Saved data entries
----
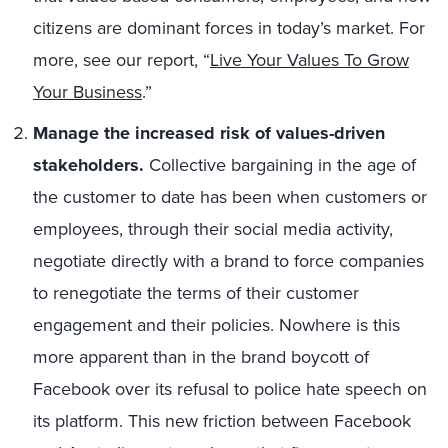
citizens are dominant forces in today’s market. For
more, see our report, “
Live Your Values To Grow
Your Business
.”
Manage the increased risk of values-driven
stakeholders.
Collective bargaining in the age of
the customer to date has been when customers or
employees, through their social media activity,
negotiate directly with a brand to force companies
to renegotiate the terms of their customer
engagement and their policies. Nowhere is this
more apparent than in the brand boycott of
Facebook over its refusal to police hate speech on
its platform. This new friction between Facebook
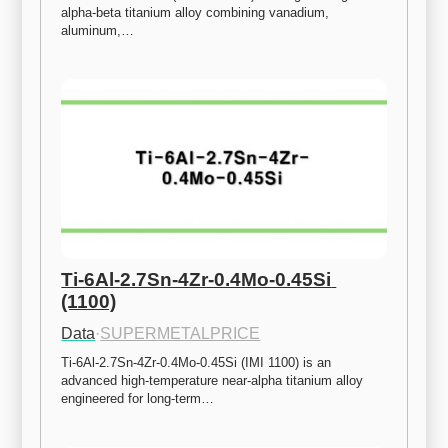
alpha-beta titanium alloy combining vanadium, 
aluminum,…
Ti-6Al-2.7Sn-4Zr-0.4Mo-0.45Si 
(1100)
Data
·
SUPERMETALPRICE
Ti-6Al-2.7Sn-4Zr-0.4Mo-0.45Si (IMI 1100) is an 
advanced high-temperature near-alpha titanium alloy 
engineered for long-term…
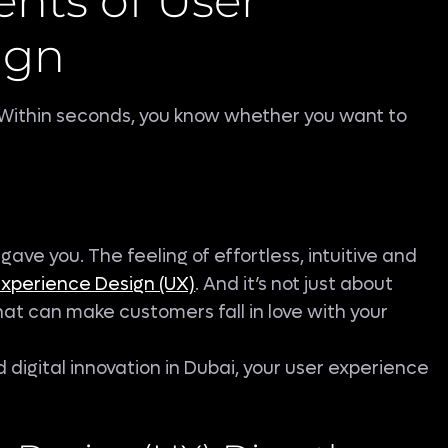
nts of User
ign
e. Within seconds, you know whether you want to
 gave you. The feeling of effortless, intuitive and
Experience Design (UX)
. And it’s not just about
 that can make customers fall in love with your
d digital innovation in Dubai, your user experience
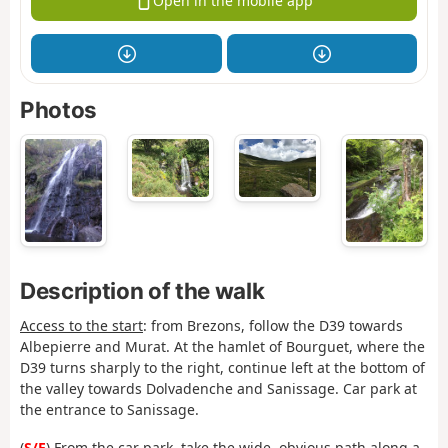
Open in the mobile app
Photos
Description of the walk
Access to the start
: from Brezons, follow the D39 towards
Albepierre and Murat. At the hamlet of Bourguet, where the
D39 turns sharply to the right, continue left at the bottom of
the valley towards Dolvadenche and Sanissage. Car park at
the entrance to Sanissage.
(
S/E
) From the car park, take the wide, obvious path along a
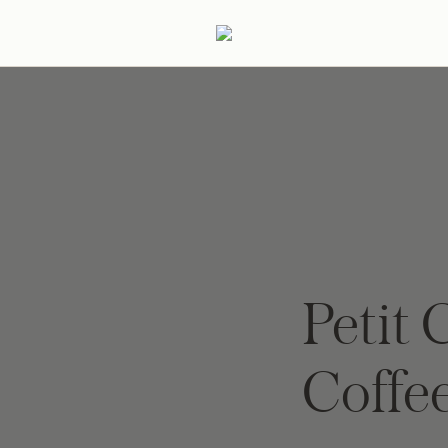
ertaining
Podcast
Archive
Petit 
Coffe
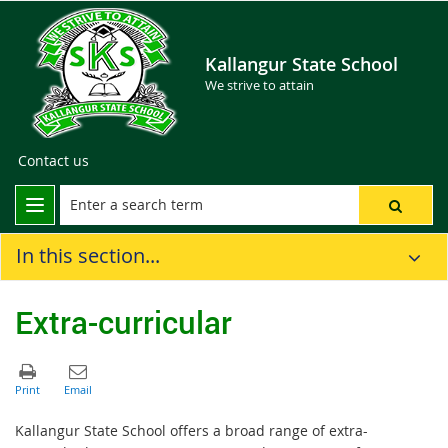
Kallangur State School
We strive to attain
Contact us
In this section...
Extra-curricular
Kallangur State School offers a broad range of extra-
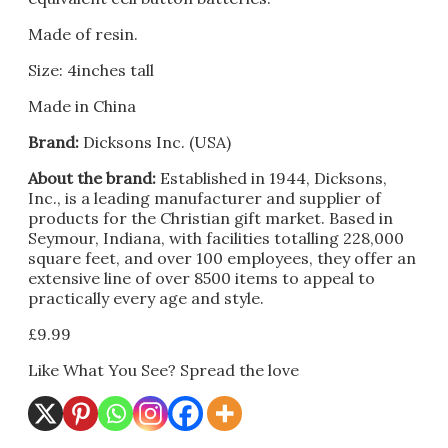
Made of resin.
Size: 4inches tall
Made in China
Brand:
Dicksons Inc. (USA)
About the brand:
Established in 1944, Dicksons,
Inc., is a leading manufacturer and supplier of
products for the Christian gift market. Based in
Seymour, Indiana, with facilities totalling 228,000
square feet, and over 100 employees, they offer an
extensive line of over 8500 items to appeal to
practically every age and style.
£
9.99
Like What You See? Spread the love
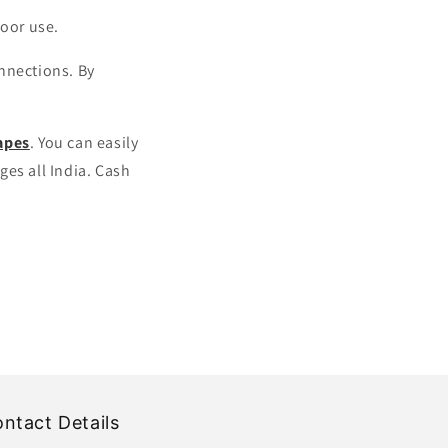
door use.
onnections. By
apes
. You can easily
es all India. Cash
ntact Details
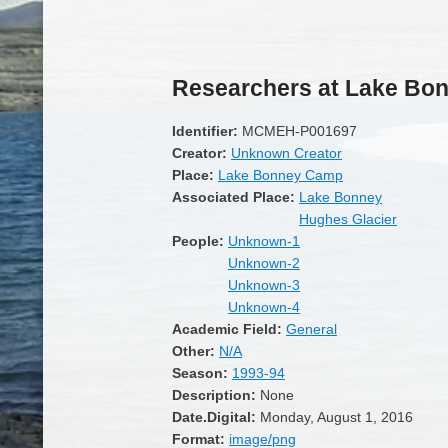
Researchers at Lake Bo
Identifier:
MCMEH-P001697
Creator:
Unknown Creator
Place:
Lake Bonney Camp
Associated Place:
Lake Bonney
Hughes Glacier
People:
Unknown-1
Unknown-2
Unknown-3
Unknown-4
Academic Field:
General
Other:
N/A
Season:
1993-94
Description:
None
Date.Digital:
Monday, August 1, 2016
Format:
image/png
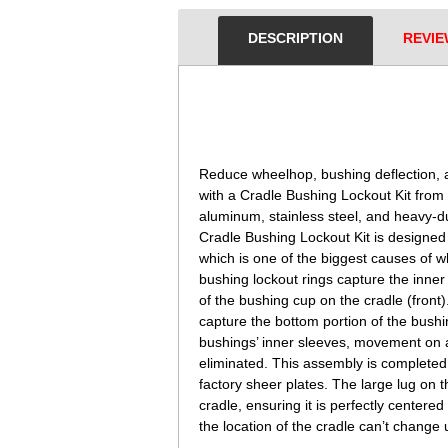
DESCRIPTION
REVIE
 Reduce wheelhop, bushing deflection
with a Cradle Bushing Lockout Kit from
aluminum, stainless steel, and heavy-
Cradle Bushing Lockout Kit is designed 
which is one of the biggest causes of
bushing lockout rings capture the inner 
of the bushing cup on the cradle (front
capture the bottom portion of the bushin
bushings’ inner sleeves, movement on any
eliminated. This assembly is completed 
factory sheer plates. The large lug on t
cradle, ensuring it is perfectly centere
the location of the cradle can’t change 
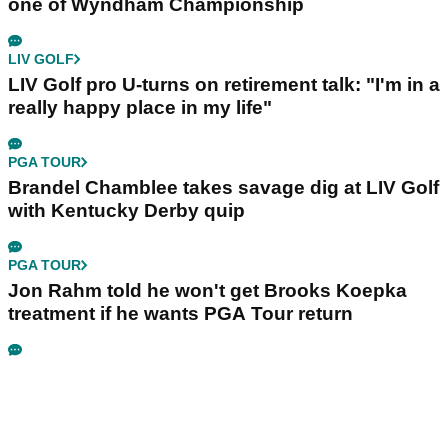
one of Wyndham Championship
LIV GOLF
LIV Golf pro U-turns on retirement talk: "I'm in a
really happy place in my life"
PGA TOUR
Brandel Chamblee takes savage dig at LIV Golf
with Kentucky Derby quip
PGA TOUR
Jon Rahm told he won't get Brooks Koepka
treatment if he wants PGA Tour return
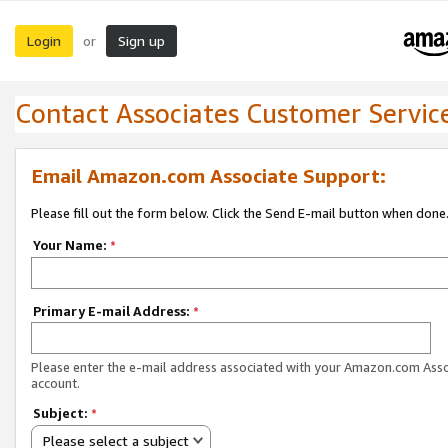
Login
Sign up
or
Contact Associates Customer Servic
Email Amazon.com Associate Support:
Please fill out the form below. Click the Send E-mail button when done
Your Name:
*
Primary E-mail Address:
*
Please enter the e-mail address associated with your Amazon.com Ass
account.
Subject:
*
Please select a subject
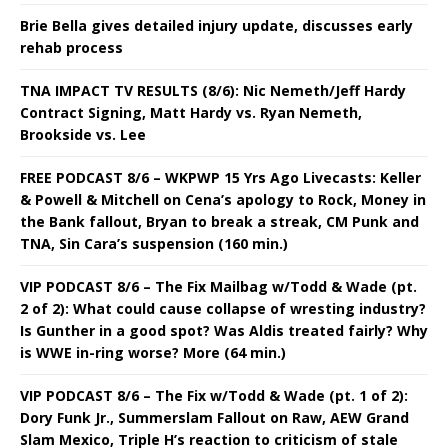
Brie Bella gives detailed injury update, discusses early
rehab process
TNA IMPACT TV RESULTS (8/6): Nic Nemeth/Jeff Hardy
Contract Signing, Matt Hardy vs. Ryan Nemeth,
Brookside vs. Lee
FREE PODCAST 8/6 – WKPWP 15 Yrs Ago Livecasts: Keller
& Powell & Mitchell on Cena’s apology to Rock, Money in
the Bank fallout, Bryan to break a streak, CM Punk and
TNA, Sin Cara’s suspension (160 min.)
VIP PODCAST 8/6 – The Fix Mailbag w/Todd & Wade (pt.
2 of 2): What could cause collapse of wresting industry?
Is Gunther in a good spot? Was Aldis treated fairly? Why
is WWE in-ring worse? More (64 min.)
VIP PODCAST 8/6 – The Fix w/Todd & Wade (pt. 1 of 2):
Dory Funk Jr., Summerslam Fallout on Raw, AEW Grand
Slam Mexico, Triple H’s reaction to criticism of stale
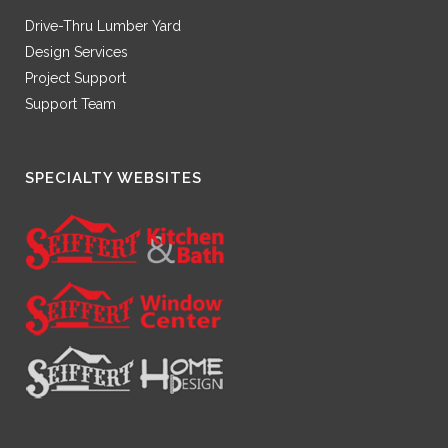
Drive-Thru Lumber Yard
Design Services
Project Support
Support Team
SPECIALTY WEBSITES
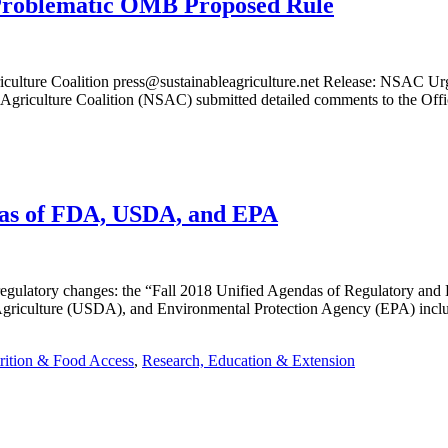
 Problematic OMB Proposed Rule
riculture Coalition press@sustainableagriculture.net Release: NSAC 
e Agriculture Coalition (NSAC) submitted detailed comments to the O
ndas of FDA, USDA, and EPA
regulatory changes: the “Fall 2018 Unified Agendas of Regulatory and
riculture (USDA), and Environmental Protection Agency (EPA) include 
rition & Food Access
,
Research, Education & Extension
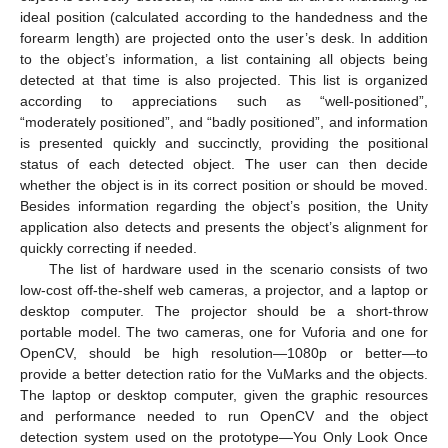
ideal position (calculated according to the handedness and the
forearm length) are projected onto the user’s desk. In addition
to the object’s information, a list containing all objects being
detected at that time is also projected. This list is organized
according to appreciations such as “well-positioned”,
“moderately positioned”, and “badly positioned”, and information
is presented quickly and succinctly, providing the positional
status of each detected object. The user can then decide
whether the object is in its correct position or should be moved.
Besides information regarding the object’s position, the Unity
application also detects and presents the object’s alignment for
quickly correcting if needed.
The list of hardware used in the scenario consists of two
low-cost off-the-shelf web cameras, a projector, and a laptop or
desktop computer. The projector should be a short-throw
portable model. The two cameras, one for Vuforia and one for
OpenCV, should be high resolution—1080p or better—to
provide a better detection ratio for the VuMarks and the objects.
The laptop or desktop computer, given the graphic resources
and performance needed to run OpenCV and the object
detection system used on the prototype—You Only Look Once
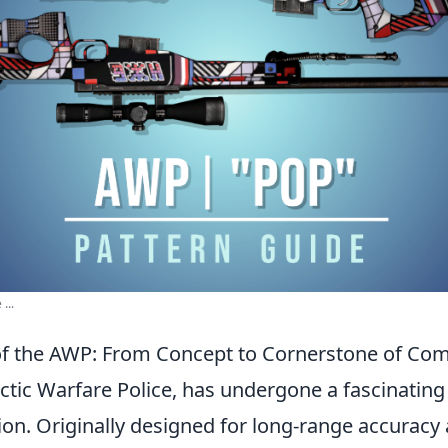
...
of the AWP: From Concept to Cornerstone of Comp
rctic Warfare Police, has undergone a fascinating
tion. Originally designed for long-range accuracy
----
Quote word for word only the lines above from the one containing "quickly correcting if needed." through the one containing "rctic Warfare Police, has". Pictures stay out of your copy.

■ Response to this exercise
quickly correcting if needed.
The list of hardware used in the scenario consists of two
low-cost off-the-shelf web cameras, a projector, and a laptop or
desktop computer. The projector should be a short-throw
portable model. The two cameras, one for Vuforia and one for
OpenCV, should be high resolution—1080p or better—to
provide a better detection ratio for the VuMarks and the objects.
The laptop or desktop computer, given the graphic resources
and performance needed to run OpenCV and the object
detection system used on the prototype—You Only Look Once
...
of the AWP: From Concept to Cornerstone of Comp
rctic Warfare Police, has undergone a fascinating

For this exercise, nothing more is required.